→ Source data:

────────────────

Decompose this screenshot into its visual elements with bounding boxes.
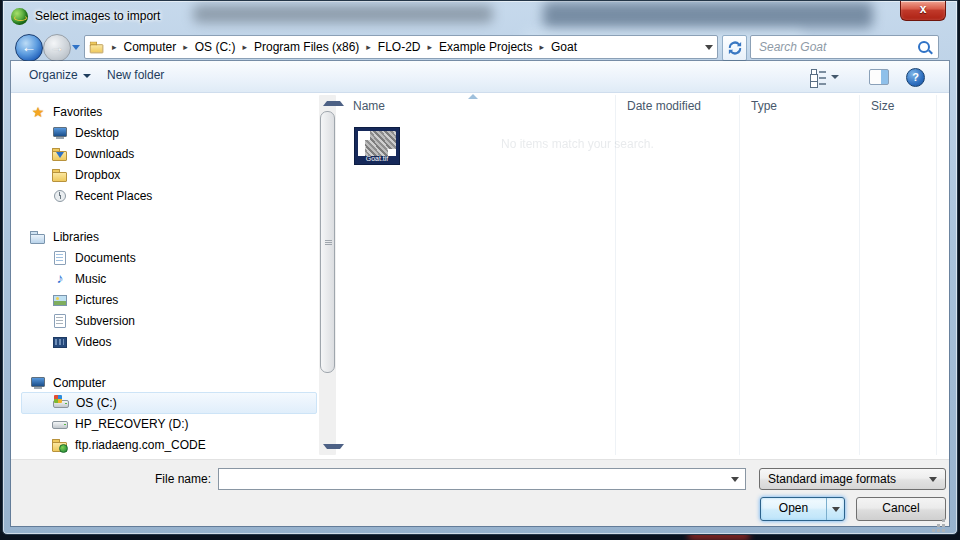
drive-icon (52, 416, 68, 432)
downloads-folder-icon (52, 146, 68, 162)
open-button-label: Open (761, 498, 826, 520)
sidebar-item-pictures[interactable]: Pictures (21, 289, 317, 310)
filter-selected-value: Standard image formats (768, 472, 929, 486)
breadcrumb-separator-icon: ▸ (183, 42, 188, 52)
history-dropdown-icon[interactable] (72, 45, 80, 50)
close-icon: x (901, 1, 945, 18)
column-divider (739, 95, 740, 455)
sidebar-item-hp-recovery[interactable]: HP_RECOVERY (D:) (21, 413, 317, 434)
libraries-icon (30, 229, 46, 245)
file-type-filter-dropdown[interactable]: Standard image formats (759, 468, 946, 490)
breadcrumb-separator-icon: ▸ (428, 42, 433, 52)
refresh-button[interactable] (722, 35, 747, 61)
change-view-button[interactable] (811, 68, 839, 83)
refresh-icon (728, 41, 742, 55)
breadcrumb-separator-icon: ▸ (242, 42, 247, 52)
desktop-icon (52, 125, 68, 141)
breadcrumb: ▸ Computer ▸ OS (C:) ▸ Program Files (x8… (105, 40, 699, 54)
scrollbar-grip (325, 240, 332, 241)
address-bar[interactable]: ▸ Computer ▸ OS (C:) ▸ Program Files (x8… (84, 35, 718, 59)
file-dialog-window: Select images to import x ← → ▸ Computer… (2, 0, 958, 535)
views-icon (811, 68, 826, 83)
close-button[interactable]: x (900, 1, 946, 21)
sidebar-item-downloads[interactable]: Downloads (21, 143, 317, 164)
breadcrumb-item-computer[interactable]: Computer (124, 40, 177, 54)
search-icon[interactable] (918, 41, 930, 53)
forward-button[interactable]: → (43, 34, 71, 62)
sidebar-item-recent-places[interactable]: Recent Places (21, 185, 317, 206)
background-window-blur (543, 2, 873, 28)
sidebar-item-documents[interactable]: Documents (21, 247, 317, 268)
back-button[interactable]: ← (15, 34, 43, 62)
file-name-field-label: File name: (149, 472, 211, 486)
breadcrumb-separator-icon: ▸ (539, 42, 544, 52)
videos-icon (52, 334, 68, 350)
search-input[interactable] (757, 39, 918, 55)
sidebar-item-favorites[interactable]: ★ Favorites (21, 101, 317, 122)
pictures-icon (52, 292, 68, 308)
chevron-down-icon (831, 75, 839, 79)
organize-menu-button[interactable]: Organize (29, 68, 91, 82)
column-header-type[interactable]: Type (739, 95, 859, 117)
computer-icon (30, 375, 46, 391)
column-header-name[interactable]: Name (341, 95, 615, 117)
file-name-input[interactable] (219, 470, 725, 488)
new-folder-button[interactable]: New folder (107, 68, 164, 82)
sidebar-item-os-c-selected[interactable]: OS (C:) (21, 392, 317, 414)
column-divider (936, 95, 937, 455)
preview-pane-button[interactable] (869, 69, 889, 85)
breadcrumb-item-flo2d[interactable]: FLO-2D (378, 40, 421, 54)
sidebar-item-computer[interactable]: Computer (21, 372, 317, 393)
app-icon (11, 8, 28, 25)
file-thumbnail: Goat.tif (354, 127, 400, 165)
network-folder-icon (52, 437, 68, 453)
open-split-dropdown[interactable] (826, 498, 844, 520)
system-drive-icon (53, 395, 69, 411)
file-list-pane: Name Date modified Type Size No items ma… (341, 93, 949, 459)
background-window-blur (193, 5, 493, 23)
sidebar-item-libraries[interactable]: Libraries (21, 226, 317, 247)
breadcrumb-separator-icon: ▸ (112, 42, 117, 52)
chevron-down-icon[interactable] (731, 477, 739, 482)
documents-icon (52, 250, 68, 266)
sidebar-item-dropbox[interactable]: Dropbox (21, 164, 317, 185)
sidebar-item-music[interactable]: ♪ Music (21, 268, 317, 289)
sidebar-scrollbar[interactable] (319, 95, 336, 455)
sidebar-item-ftp[interactable]: ftp.riadaeng.com_CODE (21, 434, 317, 455)
sidebar-item-videos[interactable]: Videos (21, 331, 317, 352)
breadcrumb-item-program-files[interactable]: Program Files (x86) (254, 40, 359, 54)
breadcrumb-item-goat[interactable]: Goat (551, 40, 577, 54)
breadcrumb-item-example-projects[interactable]: Example Projects (439, 40, 532, 54)
organize-label: Organize (29, 68, 78, 82)
subversion-icon (52, 313, 68, 329)
navigation-pane: ★ Favorites Desktop Downloads Dropbox (21, 101, 317, 455)
recent-places-icon (52, 188, 68, 204)
breadcrumb-item-os-c[interactable]: OS (C:) (195, 40, 236, 54)
dialog-client-area: Organize New folder ? ★ F (11, 61, 949, 526)
star-icon: ★ (30, 104, 46, 120)
column-header-date-modified[interactable]: Date modified (615, 95, 739, 117)
cancel-button[interactable]: Cancel (856, 497, 946, 521)
empty-search-hint: No items match your search. (501, 137, 654, 151)
column-header-size[interactable]: Size (859, 95, 936, 117)
file-name-combobox[interactable] (218, 468, 746, 490)
file-name-label: Goat.tif (366, 154, 389, 163)
folder-icon (52, 167, 68, 183)
open-button[interactable]: Open (760, 497, 845, 521)
help-button[interactable]: ? (906, 68, 925, 87)
sidebar-item-desktop[interactable]: Desktop (21, 122, 317, 143)
browse-area: ★ Favorites Desktop Downloads Dropbox (11, 93, 949, 459)
window-title: Select images to import (35, 9, 160, 23)
sidebar-item-subversion[interactable]: Subversion (21, 310, 317, 331)
breadcrumb-separator-icon: ▸ (366, 42, 371, 52)
chevron-down-icon (832, 507, 840, 512)
file-item-goat-tif[interactable]: Goat.tif (351, 123, 403, 169)
resize-grip[interactable] (942, 519, 945, 522)
dialog-footer: File name: Standard image formats Open C… (11, 459, 949, 526)
folder-icon (90, 40, 104, 54)
address-dropdown-icon[interactable] (705, 45, 713, 50)
help-icon: ? (906, 68, 925, 87)
scrollbar-thumb[interactable] (320, 111, 335, 373)
search-box[interactable] (750, 35, 939, 59)
chevron-down-icon (929, 477, 937, 482)
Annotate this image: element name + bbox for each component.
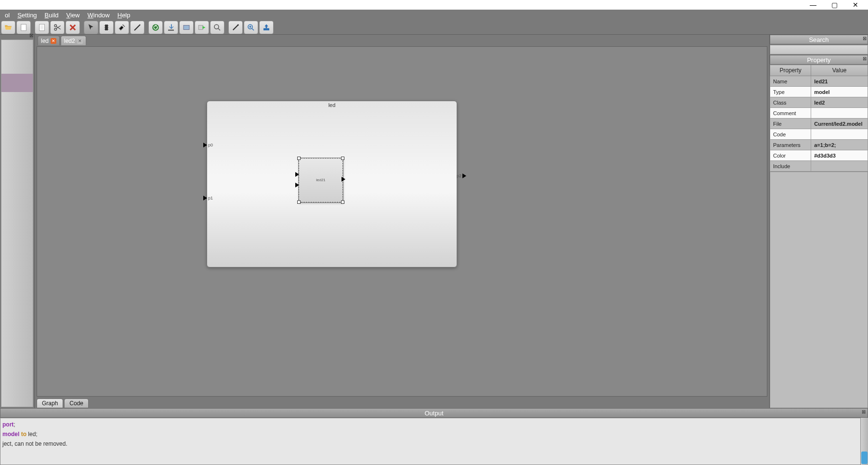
search-input[interactable] [770,45,868,54]
output-line: port; [2,421,866,428]
window-close-button[interactable]: ✕ [845,0,866,10]
output-body[interactable]: port; model to led; ject, can not be rem… [0,418,868,465]
property-row[interactable]: Comment [770,108,868,119]
tab-graph[interactable]: Graph [37,399,63,408]
toolbar-run-button[interactable] [195,21,209,34]
port-p1[interactable]: p1 [203,196,208,200]
property-row[interactable]: Parametersa=1;b=2; [770,140,868,150]
toolbar-doc-button[interactable] [35,21,49,34]
toolbar-rect-button[interactable] [179,21,194,34]
property-key: Code [770,129,811,140]
toolbar-clean-button[interactable] [115,21,129,34]
property-value[interactable] [811,129,868,140]
toolbar [0,20,868,35]
toolbar-export-button[interactable] [259,21,274,34]
panel-title: Output [424,410,443,417]
property-value[interactable] [811,108,868,119]
property-key: Class [770,97,811,108]
toolbar-pointer-button[interactable] [84,21,98,34]
diagram-canvas[interactable]: led p0 p1 p2 [37,46,767,397]
tab-close-icon[interactable]: ✕ [51,38,56,44]
toolbar-device-button[interactable] [99,21,114,34]
center-workspace: led ✕ led2 ✕ led p0 p1 [35,35,769,408]
small-port-out-0[interactable] [342,177,346,182]
toolbar-download-button[interactable] [164,21,178,34]
property-value[interactable] [811,161,868,172]
document-tab-row: led ✕ led2 ✕ [35,35,769,45]
property-row[interactable]: Color#d3d3d3 [770,150,868,161]
small-port-in-0[interactable] [295,172,300,177]
download-icon [167,23,175,32]
menu-bar: ol Setting Build View Window Help [0,10,868,20]
tab-code[interactable]: Code [64,399,89,408]
toolbar-new-button[interactable] [16,21,31,34]
menu-setting[interactable]: Setting [13,11,40,20]
left-panel-body[interactable] [1,40,33,407]
property-row[interactable]: Nameled21 [770,76,868,87]
property-value[interactable]: led21 [811,76,868,87]
tab-led2[interactable]: led2 ✕ [61,36,86,45]
window-minimize-button[interactable]: — [802,0,824,10]
block-led21[interactable]: led21 [299,158,343,202]
property-row[interactable]: Include [770,161,868,172]
output-line: model to led; [2,431,866,438]
toolbar-delete-button[interactable] [66,21,80,34]
property-row[interactable]: FileCurrent/led2.model [770,119,868,129]
window-titlebar: — ▢ ✕ [0,0,868,10]
resize-handle-tr[interactable] [341,157,344,160]
tab-led[interactable]: led ✕ [38,36,60,45]
close-icon[interactable]: ⊠ [863,56,867,61]
property-row[interactable]: Typemodel [770,87,868,97]
toolbar-open-button[interactable] [1,21,15,34]
property-key: File [770,119,811,129]
resize-handle-bl[interactable] [297,200,301,204]
property-key: Name [770,76,811,87]
property-value[interactable]: led2 [811,97,868,108]
property-value[interactable]: #d3d3d3 [811,150,868,161]
search-panel-header: Search ⊠ [770,35,868,44]
toolbar-wand-button[interactable] [228,21,243,34]
port-triangle-icon [295,172,299,177]
property-row[interactable]: Code [770,129,868,140]
left-panel-selection[interactable] [1,74,33,92]
tab-label: led2 [64,38,75,44]
close-icon[interactable]: ⊠ [29,33,33,38]
output-scrollbar[interactable] [860,418,868,465]
svg-rect-12 [263,28,269,30]
resize-handle-tl[interactable] [297,157,301,160]
small-port-in-1[interactable] [295,183,300,187]
port-triangle-icon [203,143,207,147]
port-triangle-icon [462,173,466,178]
toolbar-erase-button[interactable] [130,21,145,34]
resize-handle-br[interactable] [341,200,344,204]
toolbar-find-button[interactable] [210,21,224,34]
property-value[interactable]: model [811,87,868,97]
port-p0[interactable]: p0 [203,143,208,147]
scrollbar-thumb[interactable] [861,452,868,464]
toolbar-refresh-button[interactable] [148,21,163,34]
property-value[interactable]: a=1;b=2; [811,140,868,150]
port-label: p2 [457,173,461,178]
menu-window[interactable]: Window [83,11,113,20]
property-value[interactable]: Current/led2.model [811,119,868,129]
port-triangle-icon [295,183,299,187]
property-key: Comment [770,108,811,119]
tab-close-icon[interactable]: ✕ [77,38,83,44]
left-panel-header: ⊠ [0,35,34,39]
property-row[interactable]: Classled2 [770,97,868,108]
window-maximize-button[interactable]: ▢ [824,0,845,10]
block-led[interactable]: led p0 p1 p2 [207,101,457,267]
menu-build[interactable]: Build [41,11,63,20]
property-key: Color [770,150,811,161]
close-icon[interactable]: ⊠ [862,409,866,414]
toolbar-zoomplus-button[interactable] [244,21,258,34]
toolbar-cut-button[interactable] [50,21,65,34]
port-p2[interactable]: p2 [457,173,461,178]
menu-view[interactable]: View [63,11,84,20]
menu-help[interactable]: Help [114,11,134,20]
x-icon [68,23,77,32]
menu-ol[interactable]: ol [1,11,13,20]
property-key: Type [770,87,811,97]
magnifier-icon [213,23,222,32]
close-icon[interactable]: ⊠ [863,36,867,41]
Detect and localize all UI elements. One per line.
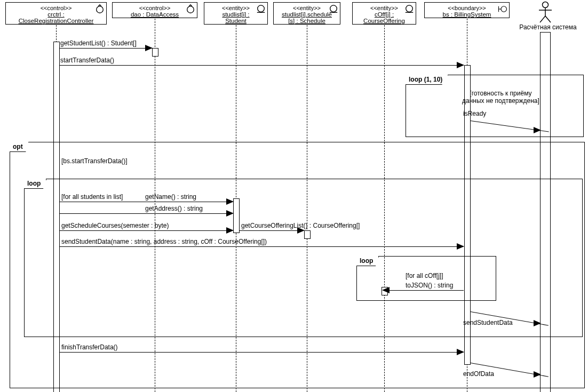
svg-point-0 [97, 6, 104, 13]
message-label: endOfData [463, 370, 494, 378]
entity-icon [329, 4, 338, 14]
participant-student: <<entity>> studlist[i] : Student [204, 2, 268, 25]
message-label: isReady [463, 110, 486, 117]
message-label: getName() : string [145, 193, 196, 201]
message-label: getScheduleCourses(semester : byte) [61, 222, 169, 229]
message-getaddress [59, 213, 233, 214]
svg-point-2 [258, 5, 265, 12]
activation-dao-1 [152, 48, 158, 57]
svg-line-15 [545, 16, 551, 22]
arrowhead [457, 349, 464, 355]
arrowhead [226, 198, 234, 205]
frame-label: loop (1, 10) [406, 75, 448, 85]
participant-schedule: <<entity>> studlist[i].schedule [s] : Sc… [273, 2, 340, 25]
svg-point-6 [406, 5, 413, 12]
arrowhead [534, 127, 541, 133]
control-icon [186, 4, 195, 14]
svg-point-4 [330, 5, 337, 12]
message-label: sendStudentData [463, 319, 513, 326]
message-getname [59, 202, 233, 202]
arrowhead [226, 210, 234, 217]
object-label: studlist[i].schedule [s] : Schedule [277, 11, 337, 24]
participant-bs: <<boundary>> bs : BillingSystem [424, 2, 510, 18]
frame-label: loop [356, 256, 379, 266]
guard-loop2: [for all students in list] [61, 193, 123, 201]
stereotype: <<control>> [9, 5, 103, 11]
frame-label: loop [24, 179, 46, 189]
actor-label: Расчётная система [513, 23, 583, 31]
message-finishtransferdata [59, 352, 464, 353]
stereotype: <<control>> [116, 5, 194, 11]
guard-loop1: [готовность к приёму данных не подтвержд… [462, 90, 539, 105]
message-label: toJSON() : string [406, 282, 453, 289]
entity-icon [404, 4, 414, 14]
control-icon [95, 4, 105, 14]
frame-loop2: loop [24, 179, 583, 337]
sequence-diagram: <<control>> crctrl : CloseRegistrationCo… [0, 0, 588, 392]
message-getcourseofferinglist [240, 230, 304, 231]
message-label: getStudentList() : Student[] [60, 39, 137, 47]
participant-dao: <<control>> dao : DataAccess [112, 2, 197, 18]
object-label: crctrl : CloseRegistrationController [9, 11, 103, 24]
stereotype: <<entity>> [277, 5, 337, 11]
message-label: getAddress() : string [145, 205, 203, 212]
message-starttransferdata [59, 65, 464, 66]
svg-line-14 [540, 16, 545, 22]
message-tojson [388, 290, 464, 291]
guard-loop3: [for all cOff[j]] [406, 272, 443, 279]
arrowhead [382, 287, 390, 293]
boundary-icon [498, 4, 507, 14]
message-getstudentlist [59, 48, 152, 49]
message-sendstudentdata-bs [59, 246, 464, 247]
message-label: finishTransferData() [61, 343, 118, 351]
stereotype: <<boundary>> [428, 5, 506, 11]
actor-icon [537, 1, 553, 23]
arrowhead [457, 243, 464, 250]
object-label: bs : BillingSystem [428, 11, 506, 18]
message-getschedulecourses [59, 230, 233, 231]
arrowhead [145, 45, 153, 51]
arrowhead [534, 320, 541, 326]
message-label: sendStudentData(name : string, address :… [61, 238, 267, 245]
participant-coff: <<entity>> cOff[j] : CourseOffering [352, 2, 416, 25]
arrowhead [226, 227, 234, 234]
svg-point-11 [543, 2, 549, 8]
arrowhead [457, 62, 464, 68]
participant-crctrl: <<control>> crctrl : CloseRegistrationCo… [5, 2, 107, 25]
message-label: startTransferData() [60, 57, 114, 64]
arrowhead [534, 371, 541, 378]
frame-loop1: loop (1, 10) [406, 75, 584, 137]
svg-point-10 [501, 6, 507, 12]
object-label: dao : DataAccess [116, 11, 194, 18]
entity-icon [256, 4, 266, 14]
frame-label: opt [10, 142, 29, 152]
guard-opt: [bs.startTransferData()] [61, 157, 128, 165]
message-label: getCourseOfferingList() : CourseOffering… [241, 222, 360, 229]
svg-point-1 [187, 6, 194, 13]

────────────────

One number is the whole answer: how many lines in the records contain "videos".

→ Result: 2